Collected data:
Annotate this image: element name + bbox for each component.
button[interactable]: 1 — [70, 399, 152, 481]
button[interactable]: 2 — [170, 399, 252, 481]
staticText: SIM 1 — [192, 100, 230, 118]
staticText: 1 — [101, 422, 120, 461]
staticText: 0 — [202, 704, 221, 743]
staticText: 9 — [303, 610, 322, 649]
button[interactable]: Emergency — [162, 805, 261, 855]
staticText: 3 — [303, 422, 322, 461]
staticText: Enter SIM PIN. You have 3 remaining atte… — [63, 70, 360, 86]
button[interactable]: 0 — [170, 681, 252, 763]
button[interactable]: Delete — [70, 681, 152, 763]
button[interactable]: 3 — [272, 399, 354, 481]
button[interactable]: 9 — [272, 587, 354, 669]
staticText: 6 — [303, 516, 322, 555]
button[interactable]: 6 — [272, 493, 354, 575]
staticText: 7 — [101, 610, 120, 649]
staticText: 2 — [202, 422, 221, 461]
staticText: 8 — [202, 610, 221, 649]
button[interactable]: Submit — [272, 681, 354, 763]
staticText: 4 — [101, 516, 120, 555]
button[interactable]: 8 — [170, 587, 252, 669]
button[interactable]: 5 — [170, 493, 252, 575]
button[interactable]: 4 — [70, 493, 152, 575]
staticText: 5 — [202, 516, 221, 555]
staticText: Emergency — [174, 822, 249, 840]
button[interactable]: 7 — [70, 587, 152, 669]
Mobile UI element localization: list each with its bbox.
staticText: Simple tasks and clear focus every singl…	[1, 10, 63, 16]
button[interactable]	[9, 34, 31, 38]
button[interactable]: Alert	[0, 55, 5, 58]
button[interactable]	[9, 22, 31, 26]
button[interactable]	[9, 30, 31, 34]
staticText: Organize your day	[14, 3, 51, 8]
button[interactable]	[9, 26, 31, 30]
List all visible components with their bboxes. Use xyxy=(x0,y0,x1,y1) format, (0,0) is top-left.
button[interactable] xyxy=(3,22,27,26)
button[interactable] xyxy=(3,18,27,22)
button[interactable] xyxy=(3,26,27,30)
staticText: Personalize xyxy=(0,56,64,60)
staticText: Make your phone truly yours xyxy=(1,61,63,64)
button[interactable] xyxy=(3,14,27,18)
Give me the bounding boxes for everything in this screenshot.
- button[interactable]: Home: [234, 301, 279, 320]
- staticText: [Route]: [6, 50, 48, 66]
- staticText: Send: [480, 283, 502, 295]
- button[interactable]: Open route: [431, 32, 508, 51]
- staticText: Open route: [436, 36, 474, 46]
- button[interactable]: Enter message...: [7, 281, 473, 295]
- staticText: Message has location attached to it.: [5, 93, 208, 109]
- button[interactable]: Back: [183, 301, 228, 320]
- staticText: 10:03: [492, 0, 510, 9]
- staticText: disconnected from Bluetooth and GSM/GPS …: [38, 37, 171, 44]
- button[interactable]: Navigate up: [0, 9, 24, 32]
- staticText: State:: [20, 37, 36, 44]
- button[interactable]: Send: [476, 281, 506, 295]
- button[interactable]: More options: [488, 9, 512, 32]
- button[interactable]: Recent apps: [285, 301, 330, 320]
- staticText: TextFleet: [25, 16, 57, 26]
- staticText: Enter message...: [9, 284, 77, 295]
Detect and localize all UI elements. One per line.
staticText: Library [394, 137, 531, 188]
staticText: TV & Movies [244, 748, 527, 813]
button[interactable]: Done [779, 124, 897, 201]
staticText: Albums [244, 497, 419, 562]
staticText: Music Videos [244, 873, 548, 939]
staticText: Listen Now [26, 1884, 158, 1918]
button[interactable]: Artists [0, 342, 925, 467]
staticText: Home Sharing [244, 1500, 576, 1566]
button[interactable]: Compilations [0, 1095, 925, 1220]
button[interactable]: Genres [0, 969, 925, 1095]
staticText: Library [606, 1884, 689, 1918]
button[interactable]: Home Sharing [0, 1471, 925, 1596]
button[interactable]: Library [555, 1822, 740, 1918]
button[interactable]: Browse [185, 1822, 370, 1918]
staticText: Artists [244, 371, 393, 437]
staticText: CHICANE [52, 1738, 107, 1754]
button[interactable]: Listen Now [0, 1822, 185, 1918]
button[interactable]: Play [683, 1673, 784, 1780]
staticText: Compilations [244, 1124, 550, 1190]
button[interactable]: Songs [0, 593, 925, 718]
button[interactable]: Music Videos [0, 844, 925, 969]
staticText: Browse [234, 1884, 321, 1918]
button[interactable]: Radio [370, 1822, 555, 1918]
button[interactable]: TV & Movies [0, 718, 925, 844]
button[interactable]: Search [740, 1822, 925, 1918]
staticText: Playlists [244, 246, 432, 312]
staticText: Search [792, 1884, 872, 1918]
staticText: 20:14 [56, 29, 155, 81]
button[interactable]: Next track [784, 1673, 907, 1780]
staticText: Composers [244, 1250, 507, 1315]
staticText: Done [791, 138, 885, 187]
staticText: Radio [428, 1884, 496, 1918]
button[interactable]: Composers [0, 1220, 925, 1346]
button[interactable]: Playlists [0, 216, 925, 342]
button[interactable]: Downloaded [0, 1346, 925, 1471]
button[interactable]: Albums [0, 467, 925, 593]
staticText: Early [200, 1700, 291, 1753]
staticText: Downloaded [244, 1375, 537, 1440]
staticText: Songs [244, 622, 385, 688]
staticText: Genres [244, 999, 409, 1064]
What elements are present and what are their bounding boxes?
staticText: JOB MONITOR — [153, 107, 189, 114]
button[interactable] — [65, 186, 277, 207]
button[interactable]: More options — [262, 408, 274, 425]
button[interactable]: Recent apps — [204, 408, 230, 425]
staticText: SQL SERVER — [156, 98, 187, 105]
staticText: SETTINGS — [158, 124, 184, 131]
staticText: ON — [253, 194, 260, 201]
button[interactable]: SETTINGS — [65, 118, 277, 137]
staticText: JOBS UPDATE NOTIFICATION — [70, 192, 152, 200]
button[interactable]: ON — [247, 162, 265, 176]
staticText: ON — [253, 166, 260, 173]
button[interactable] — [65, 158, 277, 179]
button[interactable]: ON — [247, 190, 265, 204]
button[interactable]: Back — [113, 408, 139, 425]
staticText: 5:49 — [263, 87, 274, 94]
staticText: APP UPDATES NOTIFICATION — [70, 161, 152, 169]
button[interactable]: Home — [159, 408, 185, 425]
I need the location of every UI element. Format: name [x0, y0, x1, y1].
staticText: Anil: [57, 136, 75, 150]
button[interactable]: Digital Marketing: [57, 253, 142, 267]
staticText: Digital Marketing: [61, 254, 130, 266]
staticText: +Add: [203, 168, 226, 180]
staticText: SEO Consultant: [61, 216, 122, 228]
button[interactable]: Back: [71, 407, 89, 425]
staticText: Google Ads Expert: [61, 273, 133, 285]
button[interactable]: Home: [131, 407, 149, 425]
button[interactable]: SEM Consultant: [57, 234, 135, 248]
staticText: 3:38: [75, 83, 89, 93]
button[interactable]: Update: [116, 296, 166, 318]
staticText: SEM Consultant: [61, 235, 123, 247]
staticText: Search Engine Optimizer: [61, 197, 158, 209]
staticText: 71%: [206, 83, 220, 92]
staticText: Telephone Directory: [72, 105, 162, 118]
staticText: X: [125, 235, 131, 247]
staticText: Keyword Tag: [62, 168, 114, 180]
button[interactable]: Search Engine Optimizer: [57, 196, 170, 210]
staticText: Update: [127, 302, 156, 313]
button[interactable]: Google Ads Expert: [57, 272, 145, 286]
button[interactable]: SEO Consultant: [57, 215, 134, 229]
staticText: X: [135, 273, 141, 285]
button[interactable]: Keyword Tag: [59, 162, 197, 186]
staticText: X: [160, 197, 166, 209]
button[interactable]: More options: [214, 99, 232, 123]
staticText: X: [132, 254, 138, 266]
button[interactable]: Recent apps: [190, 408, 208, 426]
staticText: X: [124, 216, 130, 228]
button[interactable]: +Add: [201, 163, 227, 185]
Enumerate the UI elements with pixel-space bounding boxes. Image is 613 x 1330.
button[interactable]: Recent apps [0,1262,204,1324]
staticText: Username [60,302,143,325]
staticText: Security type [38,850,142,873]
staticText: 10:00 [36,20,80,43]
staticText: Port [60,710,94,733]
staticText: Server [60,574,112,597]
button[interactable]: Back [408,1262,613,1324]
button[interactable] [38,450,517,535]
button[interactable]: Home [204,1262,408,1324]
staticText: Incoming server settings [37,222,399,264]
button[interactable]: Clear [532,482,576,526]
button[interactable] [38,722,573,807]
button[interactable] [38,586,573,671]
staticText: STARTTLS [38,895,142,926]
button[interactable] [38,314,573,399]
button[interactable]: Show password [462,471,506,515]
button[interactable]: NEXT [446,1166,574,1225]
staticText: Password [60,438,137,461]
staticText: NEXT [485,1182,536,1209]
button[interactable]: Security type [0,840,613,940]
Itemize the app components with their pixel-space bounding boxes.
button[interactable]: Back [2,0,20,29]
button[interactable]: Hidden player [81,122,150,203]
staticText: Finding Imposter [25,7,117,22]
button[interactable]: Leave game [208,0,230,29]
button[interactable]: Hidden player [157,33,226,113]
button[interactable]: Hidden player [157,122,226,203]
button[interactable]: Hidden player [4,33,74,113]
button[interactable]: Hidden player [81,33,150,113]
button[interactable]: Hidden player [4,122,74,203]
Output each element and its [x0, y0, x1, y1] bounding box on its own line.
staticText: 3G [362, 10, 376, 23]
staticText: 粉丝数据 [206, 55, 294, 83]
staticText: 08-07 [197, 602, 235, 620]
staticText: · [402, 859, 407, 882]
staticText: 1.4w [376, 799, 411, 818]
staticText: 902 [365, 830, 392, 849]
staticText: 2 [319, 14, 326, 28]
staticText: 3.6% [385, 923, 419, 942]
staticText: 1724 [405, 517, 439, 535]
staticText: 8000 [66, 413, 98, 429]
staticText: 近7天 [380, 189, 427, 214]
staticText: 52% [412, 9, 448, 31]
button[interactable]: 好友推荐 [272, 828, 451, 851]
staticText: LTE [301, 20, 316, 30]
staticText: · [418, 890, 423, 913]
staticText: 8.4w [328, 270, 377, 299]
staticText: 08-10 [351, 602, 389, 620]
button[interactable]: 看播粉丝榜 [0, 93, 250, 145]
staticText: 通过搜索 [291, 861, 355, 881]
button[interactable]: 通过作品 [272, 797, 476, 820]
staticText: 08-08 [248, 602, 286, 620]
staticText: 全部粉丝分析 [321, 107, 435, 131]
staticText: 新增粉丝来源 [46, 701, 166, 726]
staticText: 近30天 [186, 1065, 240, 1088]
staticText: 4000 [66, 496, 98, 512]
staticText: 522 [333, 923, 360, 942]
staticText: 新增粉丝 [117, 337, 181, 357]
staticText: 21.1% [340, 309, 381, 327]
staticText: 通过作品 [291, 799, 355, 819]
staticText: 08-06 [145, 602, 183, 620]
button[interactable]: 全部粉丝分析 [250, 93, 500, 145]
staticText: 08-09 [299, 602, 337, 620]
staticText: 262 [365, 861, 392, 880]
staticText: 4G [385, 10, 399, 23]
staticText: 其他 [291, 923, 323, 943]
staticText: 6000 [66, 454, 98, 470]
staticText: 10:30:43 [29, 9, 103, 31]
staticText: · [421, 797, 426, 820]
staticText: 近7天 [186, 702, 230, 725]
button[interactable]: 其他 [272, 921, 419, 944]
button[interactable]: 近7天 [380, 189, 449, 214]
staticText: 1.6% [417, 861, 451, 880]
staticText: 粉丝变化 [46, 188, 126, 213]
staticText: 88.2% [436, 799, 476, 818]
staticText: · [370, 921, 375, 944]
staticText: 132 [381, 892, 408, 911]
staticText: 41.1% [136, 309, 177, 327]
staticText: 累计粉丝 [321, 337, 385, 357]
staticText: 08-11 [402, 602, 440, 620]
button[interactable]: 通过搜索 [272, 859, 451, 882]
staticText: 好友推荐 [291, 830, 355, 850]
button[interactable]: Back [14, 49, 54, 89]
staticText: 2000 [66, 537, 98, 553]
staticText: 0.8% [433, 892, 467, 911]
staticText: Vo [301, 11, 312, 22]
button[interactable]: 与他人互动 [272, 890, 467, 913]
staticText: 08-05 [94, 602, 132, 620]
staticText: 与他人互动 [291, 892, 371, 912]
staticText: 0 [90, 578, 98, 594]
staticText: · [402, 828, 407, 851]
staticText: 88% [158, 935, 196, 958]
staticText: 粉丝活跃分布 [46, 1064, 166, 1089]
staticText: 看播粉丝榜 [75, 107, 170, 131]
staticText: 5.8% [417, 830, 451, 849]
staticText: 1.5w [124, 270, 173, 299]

— Work required —
Only lines containing "Done" belong in the answer; copy every such line from the records.

— Exercise response —
button[interactable]: Done [779, 124, 897, 201]
staticText: Done [791, 138, 885, 187]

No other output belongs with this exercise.